## EXERCISE BRIEF
Say how many lines of the material below contain the word "target", with no other words.

(Beginning of PROVIDED INFORMATION)

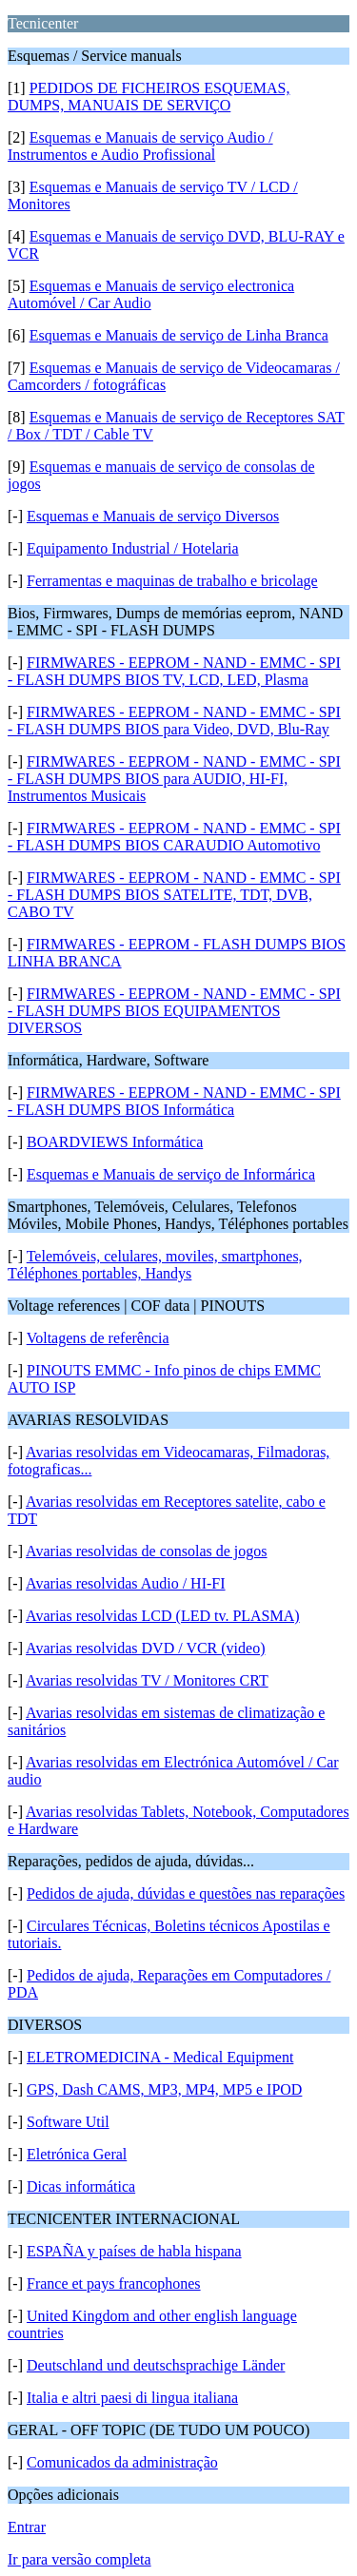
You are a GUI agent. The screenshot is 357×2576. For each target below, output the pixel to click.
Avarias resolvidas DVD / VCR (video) (145, 1648)
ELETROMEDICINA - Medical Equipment (160, 2057)
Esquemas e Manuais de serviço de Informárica (171, 1174)
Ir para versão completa (79, 2559)
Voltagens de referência (98, 1338)
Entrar (27, 2527)
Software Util (68, 2122)
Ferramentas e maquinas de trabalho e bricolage (172, 581)
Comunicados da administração (122, 2462)
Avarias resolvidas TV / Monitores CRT (147, 1680)
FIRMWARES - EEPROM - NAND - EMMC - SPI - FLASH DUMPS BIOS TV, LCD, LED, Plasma (174, 671)
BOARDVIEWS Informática (115, 1142)
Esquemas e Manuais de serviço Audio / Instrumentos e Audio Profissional (140, 146)
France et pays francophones (114, 2283)
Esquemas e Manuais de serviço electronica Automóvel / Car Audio (151, 294)
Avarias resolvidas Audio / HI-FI (125, 1583)
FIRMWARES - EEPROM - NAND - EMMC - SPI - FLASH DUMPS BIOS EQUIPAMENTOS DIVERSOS (174, 1011)
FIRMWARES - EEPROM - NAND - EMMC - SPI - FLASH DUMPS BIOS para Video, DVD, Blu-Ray (174, 720)
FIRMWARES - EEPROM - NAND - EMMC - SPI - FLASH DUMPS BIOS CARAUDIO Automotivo (174, 836)
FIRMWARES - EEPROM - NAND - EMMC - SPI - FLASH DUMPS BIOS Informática (174, 1101)
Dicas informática (81, 2186)
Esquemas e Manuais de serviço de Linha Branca (179, 335)
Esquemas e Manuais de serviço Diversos (153, 516)
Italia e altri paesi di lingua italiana (132, 2398)
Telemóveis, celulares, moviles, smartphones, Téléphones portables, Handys (155, 1264)
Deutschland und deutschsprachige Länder (156, 2365)
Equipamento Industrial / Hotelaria (133, 548)
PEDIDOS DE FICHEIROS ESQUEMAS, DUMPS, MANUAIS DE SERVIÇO (148, 96)
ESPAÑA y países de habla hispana (134, 2251)
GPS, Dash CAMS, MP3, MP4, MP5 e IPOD (164, 2089)
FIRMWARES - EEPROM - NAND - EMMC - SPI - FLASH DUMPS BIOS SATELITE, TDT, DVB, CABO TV (174, 894)
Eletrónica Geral (77, 2154)
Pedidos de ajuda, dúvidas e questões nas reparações (186, 1893)
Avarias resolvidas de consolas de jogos (146, 1551)
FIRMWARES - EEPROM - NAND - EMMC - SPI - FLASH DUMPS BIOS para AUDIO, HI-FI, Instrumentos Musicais (174, 778)
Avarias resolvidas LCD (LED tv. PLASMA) (163, 1616)
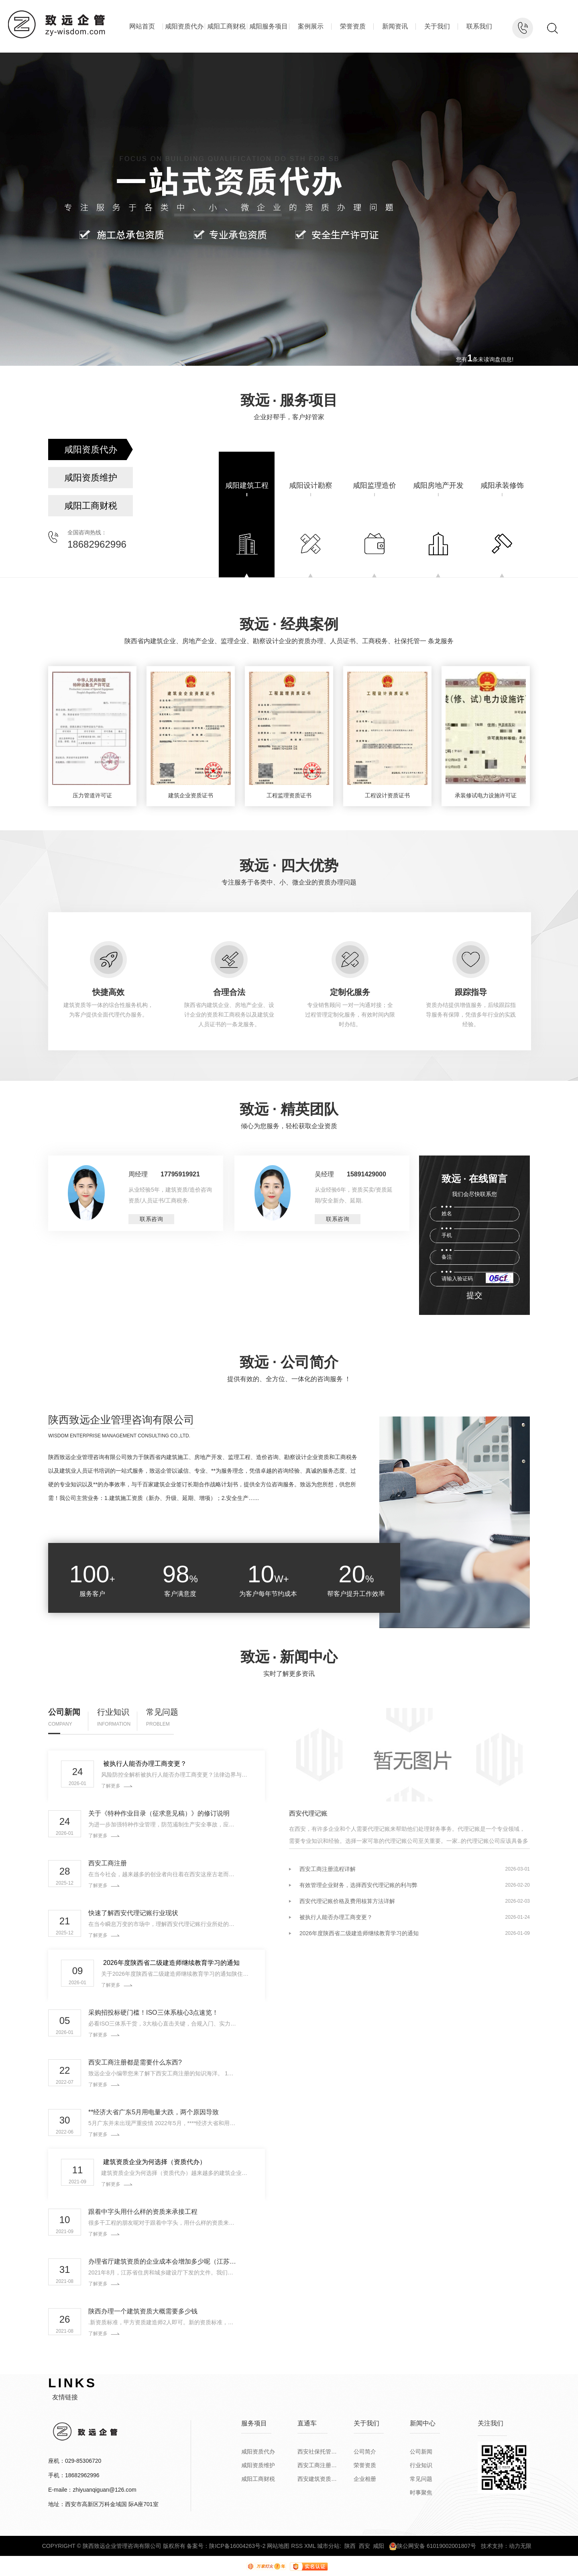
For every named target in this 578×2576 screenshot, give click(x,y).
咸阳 (378, 2546)
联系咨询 (151, 1219)
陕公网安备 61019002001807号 (432, 2546)
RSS (297, 2546)
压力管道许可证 (92, 795)
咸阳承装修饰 (502, 485)
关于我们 (437, 26)
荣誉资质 (353, 26)
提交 (474, 1295)
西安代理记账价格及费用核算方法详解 (347, 1901)
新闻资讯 (395, 26)
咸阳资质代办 (184, 26)
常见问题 (162, 1712)
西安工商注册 (107, 1863)
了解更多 (110, 1785)
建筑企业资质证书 (190, 795)
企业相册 (365, 2479)
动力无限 (520, 2546)
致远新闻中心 (289, 1657)
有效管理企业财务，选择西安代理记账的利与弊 (358, 1885)
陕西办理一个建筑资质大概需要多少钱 (142, 2311)
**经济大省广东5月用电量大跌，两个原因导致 (153, 2112)
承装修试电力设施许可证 (486, 795)
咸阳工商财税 (226, 26)
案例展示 (311, 26)
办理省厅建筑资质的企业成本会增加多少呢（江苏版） (163, 2261)
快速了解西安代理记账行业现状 (133, 1913)
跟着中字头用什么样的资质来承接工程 (142, 2212)
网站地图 (278, 2546)
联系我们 (479, 26)
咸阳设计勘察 (310, 485)
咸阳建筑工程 (247, 485)
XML (309, 2546)
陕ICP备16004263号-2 (237, 2546)
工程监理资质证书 (289, 795)
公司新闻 (64, 1712)
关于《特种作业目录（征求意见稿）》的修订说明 (159, 1813)
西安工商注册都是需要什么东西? (135, 2062)
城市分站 (328, 2546)
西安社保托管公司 (317, 2451)
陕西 (350, 2546)
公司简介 (365, 2451)
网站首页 (142, 26)
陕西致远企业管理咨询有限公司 (121, 1420)
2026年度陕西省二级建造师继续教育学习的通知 (171, 1963)
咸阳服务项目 (268, 26)
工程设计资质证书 (387, 795)
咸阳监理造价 (374, 485)
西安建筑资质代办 (317, 2479)
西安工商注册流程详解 (327, 1869)
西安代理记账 (308, 1813)
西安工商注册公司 (317, 2465)
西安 (364, 2546)
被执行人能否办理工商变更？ (145, 1764)
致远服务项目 (289, 400)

(End of PROVIDED INFORMATION)

## RESULT
2